Posted in: Safety,
by Gregg Laskoski on Jan 2, 2014 06:00 AM
Several new laws went into effect Jan. 1, 2014 aimed at increasing safety on Oregon roads, but in different ways. One increases the fine for using a handheld mobile device while driving, and the other makes it illegal to smoke in a vehicle where children are present.
Senate Bill 9 changes Oregon’s traffic offense of operating a motor vehicle while using a mobile communication device from a Class D violation to a Class C. The minimum fine for a class C violation is $142, and the fine for this offense can be as high as $500. The fine’s increase is aimed at reducing the number of crashes that involve a driver talking on a handheld phone or texting.
In Oregon from 2009 to 2011, nine people died in crashes involving a driver who was reportedly using a cell phone at the time of the crash, and 673 people have been injured.
Using a cell phone while driving falls under the category of “distracted driving,” and this type of distraction is an increasingly dangerous behavior across the country. According to the National Highway Traffic Safety Administration, in the U.S. 3,331 people were killed in crashes involving a distracted driver in 2011, compared to 3,267 in 2010.
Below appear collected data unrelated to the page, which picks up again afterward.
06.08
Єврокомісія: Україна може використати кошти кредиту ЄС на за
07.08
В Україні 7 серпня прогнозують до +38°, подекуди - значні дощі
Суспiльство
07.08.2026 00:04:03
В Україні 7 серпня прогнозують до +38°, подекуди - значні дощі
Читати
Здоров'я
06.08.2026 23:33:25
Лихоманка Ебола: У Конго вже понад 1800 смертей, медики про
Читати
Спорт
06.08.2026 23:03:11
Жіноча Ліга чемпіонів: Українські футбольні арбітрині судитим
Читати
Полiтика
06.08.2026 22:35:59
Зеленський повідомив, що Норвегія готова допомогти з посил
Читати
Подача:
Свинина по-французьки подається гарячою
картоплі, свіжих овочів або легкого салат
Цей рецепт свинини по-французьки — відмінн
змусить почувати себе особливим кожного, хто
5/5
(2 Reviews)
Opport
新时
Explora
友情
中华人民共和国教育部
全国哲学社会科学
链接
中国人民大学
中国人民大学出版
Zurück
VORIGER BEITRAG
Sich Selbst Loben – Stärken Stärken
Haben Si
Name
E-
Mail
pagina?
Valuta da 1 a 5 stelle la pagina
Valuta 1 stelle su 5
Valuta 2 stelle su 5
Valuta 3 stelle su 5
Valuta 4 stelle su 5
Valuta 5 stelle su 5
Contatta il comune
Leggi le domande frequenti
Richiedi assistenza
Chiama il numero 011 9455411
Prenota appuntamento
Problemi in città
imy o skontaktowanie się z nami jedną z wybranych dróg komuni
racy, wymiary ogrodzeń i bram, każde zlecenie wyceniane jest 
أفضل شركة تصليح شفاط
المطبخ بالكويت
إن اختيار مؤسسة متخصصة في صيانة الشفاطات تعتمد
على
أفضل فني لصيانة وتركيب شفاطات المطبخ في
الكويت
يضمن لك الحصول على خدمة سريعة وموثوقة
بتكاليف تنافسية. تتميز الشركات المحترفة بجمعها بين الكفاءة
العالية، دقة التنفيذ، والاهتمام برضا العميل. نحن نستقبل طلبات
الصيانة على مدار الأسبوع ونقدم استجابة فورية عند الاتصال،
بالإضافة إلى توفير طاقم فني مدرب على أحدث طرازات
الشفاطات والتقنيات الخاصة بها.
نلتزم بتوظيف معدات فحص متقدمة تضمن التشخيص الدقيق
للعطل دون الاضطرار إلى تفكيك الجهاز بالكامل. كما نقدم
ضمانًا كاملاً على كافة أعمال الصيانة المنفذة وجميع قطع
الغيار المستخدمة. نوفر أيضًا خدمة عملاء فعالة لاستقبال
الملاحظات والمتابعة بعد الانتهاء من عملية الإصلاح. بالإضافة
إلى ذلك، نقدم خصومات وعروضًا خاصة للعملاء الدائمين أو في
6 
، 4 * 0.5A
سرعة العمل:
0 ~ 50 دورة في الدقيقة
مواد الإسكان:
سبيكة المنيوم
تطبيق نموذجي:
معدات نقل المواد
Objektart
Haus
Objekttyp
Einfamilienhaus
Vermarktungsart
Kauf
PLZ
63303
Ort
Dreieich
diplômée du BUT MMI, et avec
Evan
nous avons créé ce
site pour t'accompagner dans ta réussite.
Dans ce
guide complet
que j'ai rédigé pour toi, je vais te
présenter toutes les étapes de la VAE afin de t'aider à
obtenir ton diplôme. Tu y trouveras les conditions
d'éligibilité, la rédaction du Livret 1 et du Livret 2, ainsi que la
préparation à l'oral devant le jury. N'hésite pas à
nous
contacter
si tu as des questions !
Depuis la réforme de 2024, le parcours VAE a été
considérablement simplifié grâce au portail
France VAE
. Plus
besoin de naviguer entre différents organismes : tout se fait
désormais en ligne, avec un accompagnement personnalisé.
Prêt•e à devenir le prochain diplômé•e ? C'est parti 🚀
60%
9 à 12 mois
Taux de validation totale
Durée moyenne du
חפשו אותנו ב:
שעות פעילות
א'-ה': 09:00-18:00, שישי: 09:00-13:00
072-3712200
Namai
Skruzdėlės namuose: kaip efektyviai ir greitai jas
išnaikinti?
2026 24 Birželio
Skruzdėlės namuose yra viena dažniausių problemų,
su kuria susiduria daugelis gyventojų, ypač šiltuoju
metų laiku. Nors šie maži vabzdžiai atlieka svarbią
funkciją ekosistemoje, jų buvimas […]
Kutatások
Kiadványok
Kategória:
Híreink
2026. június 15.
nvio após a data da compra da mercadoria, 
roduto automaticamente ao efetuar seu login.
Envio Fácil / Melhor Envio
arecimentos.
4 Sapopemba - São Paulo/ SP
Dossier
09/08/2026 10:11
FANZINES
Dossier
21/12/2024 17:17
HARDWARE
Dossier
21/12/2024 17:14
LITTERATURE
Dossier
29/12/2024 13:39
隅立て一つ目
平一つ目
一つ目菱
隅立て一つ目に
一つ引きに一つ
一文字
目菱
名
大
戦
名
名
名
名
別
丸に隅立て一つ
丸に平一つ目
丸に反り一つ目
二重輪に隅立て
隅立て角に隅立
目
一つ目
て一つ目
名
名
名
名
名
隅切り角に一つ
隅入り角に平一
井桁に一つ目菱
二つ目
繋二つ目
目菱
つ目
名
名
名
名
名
The behavior is especially dangerous for younger drivers: 11 percent of all drivers under the age of 20 involved in fatal crashes were reported as distracted at the time of the crash.
Any activity that diverts a person's attention away from the primary task of driving is dangerous. A Virginia Tech Transportation Institute study revealed that physically dialing a phone while driving increases the risk of a crash as much as six times. Texting is riskier still, increasing the collision risk by 23 times.
Additionally, you better not smoke if you have kids in the car.
Senate Bill 444 created the new offense of smoking in a vehicle while a person younger than 18 years old is in the vehicle. The maximum fine for the first offense is $250, and the maximum fine for repeat offenses is $500.
This new law is considered a “secondary” law: a police officer may cite for this offense only if the officer has already stopped a vehicle for another violation or offense.